Southern Planting and Old Wives’ Lore

Submitted by Christi


March 2nd – only 18 more days until Spring!

I was going to start planting seeds inside last week and got really sidetracked. I’m going to give it another try today. Buying plants and setting them out and watching them grow is certainly gratifying but nothing compares to watching something beautiful grow from planting a seed. I admit, I tend to get impatient for those first shoots of green to sprout but once they do it is nothing less than miraculous.

The moon is waxing so that also is a good time to get this done. My Grandmother and Grandaddy always had a large kitchen garden. I remember so many times Grandmother looking at the sky and telling what the weather was going to do or whether or not it was a good time for planting. More often, than not, she was right. They call that “Old Wives’ Tales” or “Old Wives’ Lore.” I love finding books about weather lore or gardening lore.

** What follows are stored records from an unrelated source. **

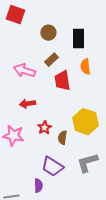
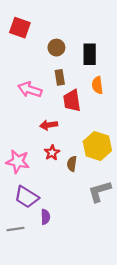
brown rectangle: (51, 60) -> (60, 77), turned -56
red arrow: (27, 104) -> (49, 125), moved
purple trapezoid: (52, 167) -> (27, 197), moved

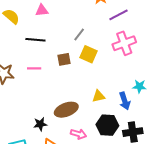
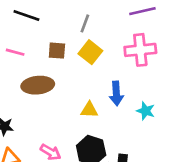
gray line: (79, 35) -> (85, 23), turned -32
blue arrow: (125, 101) -> (116, 93), moved
brown ellipse: (66, 110) -> (38, 85), moved

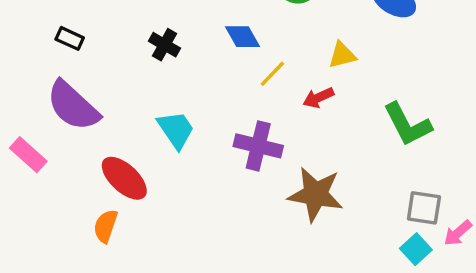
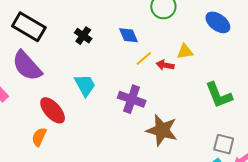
black rectangle: (70, 38) -> (29, 27), size x2.0
red arrow: (318, 98) -> (165, 65), moved, turned 30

So much of what is contained has been found to have a scientific basis. So glad that scientists have found that they knew what they were talking about all along.

This is from one of my books Old Wives’ Lore for Gardeners by Maureen and Bridget Boland:


Consider the Moon

Every Old Wife will tell you to sow seed and to transplant only with a waxing, never a waning moon. The scientists have now caught up with this, discovering the effects of lunar rhythms on the earth’s magnetic field which in turn effect growth. They have established that all water everywhere, including that inside the tiniest living organism, moves in tides like the sea. The moon also effects the earth’s atmosphere so that statistically it is more likely to rain heavily (just as you would like immediately after planting) immediately after a full or a new moon. They say that a potato grown at constant levels of heat and light under laboratory conditionsl will still show a growth rythm that reflects the lunar pattern. The Old Wife, without laboratory conditions or statistical tables, learned from experience how bst to get her plants off to a good start.

Sow seed generously:

One for the rook, one for the crow,
One to die and one to grow.

P. S. Happy Birthday to my beautiful niece Taylor.

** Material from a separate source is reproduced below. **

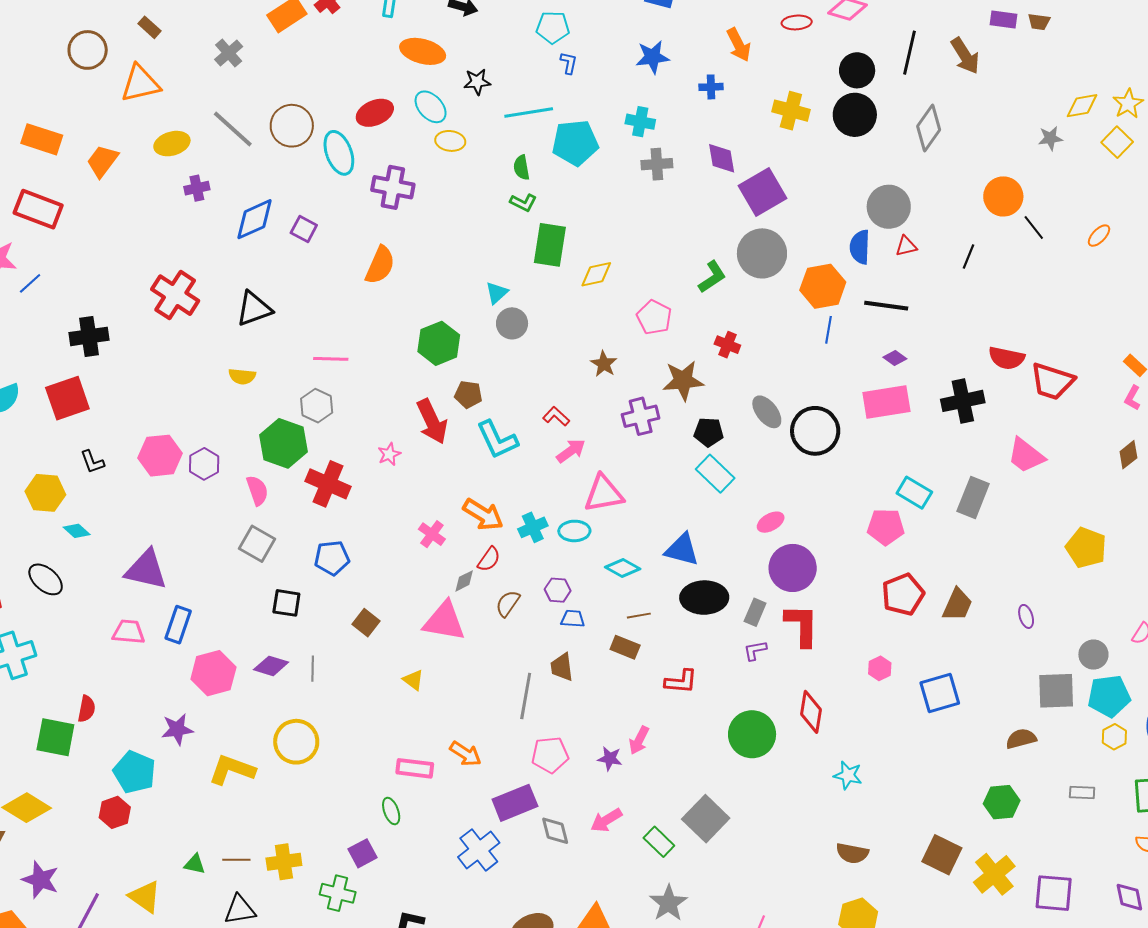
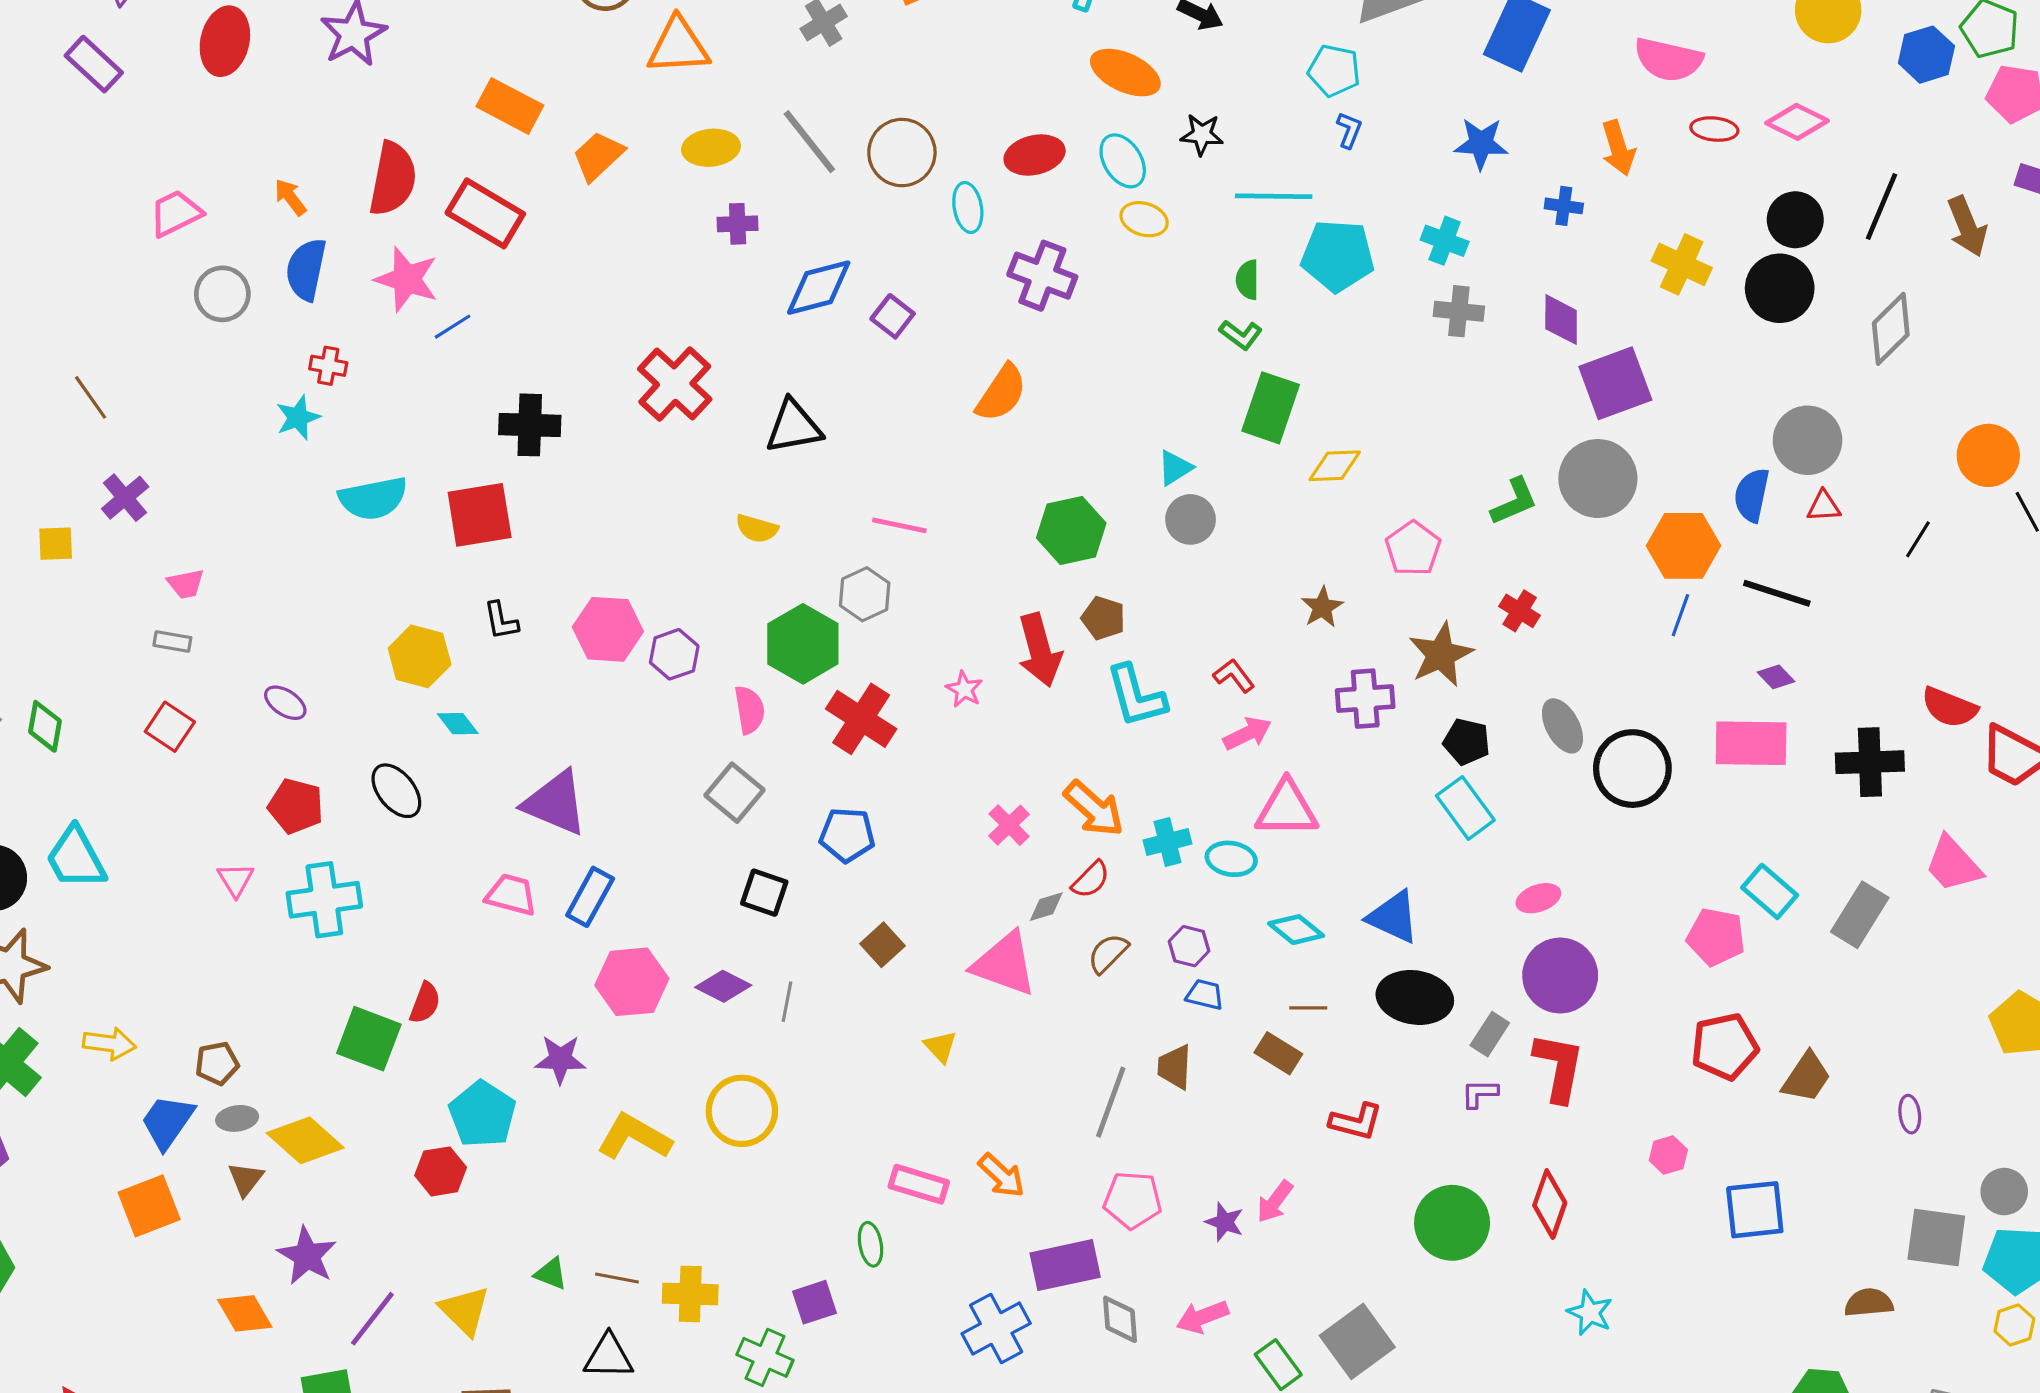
cyan ellipse: (339, 153) -> (968, 207), size x0.7
brown star: (683, 381) -> (1441, 655), turned -30
pink star: (389, 454) -> (964, 689), turned -30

Today’s Lagniappe: Hot Chicken Salad
I need to meet with several people next week. Rather than going out for lunch as we usually would do, I’m having them over and making a batch of this hot chicken salad that I will divide up and freeze so I can pull it out and have it ready for “meeting days.” I’ll sprinkle on the cheese and chips just before baking.

1 c. mayonnaise (not salad dressing)
2 tsp. lemon juice
2 tsp. grated onion
1/2 tsp. salt
2 1/2 c. cooked, diced chicken
1 c. chopped celery
1 c. chopped pecans
1/2 c. grated sharp cheese
1 c. crushed potato chips

Blend mayonnaise with next 3 ingredients. Mix lightly with chicken, celery and nuts. Spoon into casserole. Sprinkle cheese, then chips on top. Bake at 400 degrees for 15 minutes or until piping hot.

Southern Garden

Submitted by Christi



The time to plant seeds indoors to get a jump on the season will be here before you know it. Many seeds should be planted 4-8 weeks before the last frost inside and then transplanted outside when danger of frost has passed. If you don’t know your last frost date, check your state’s extension service. You may have to search around a little bit, depending on your state.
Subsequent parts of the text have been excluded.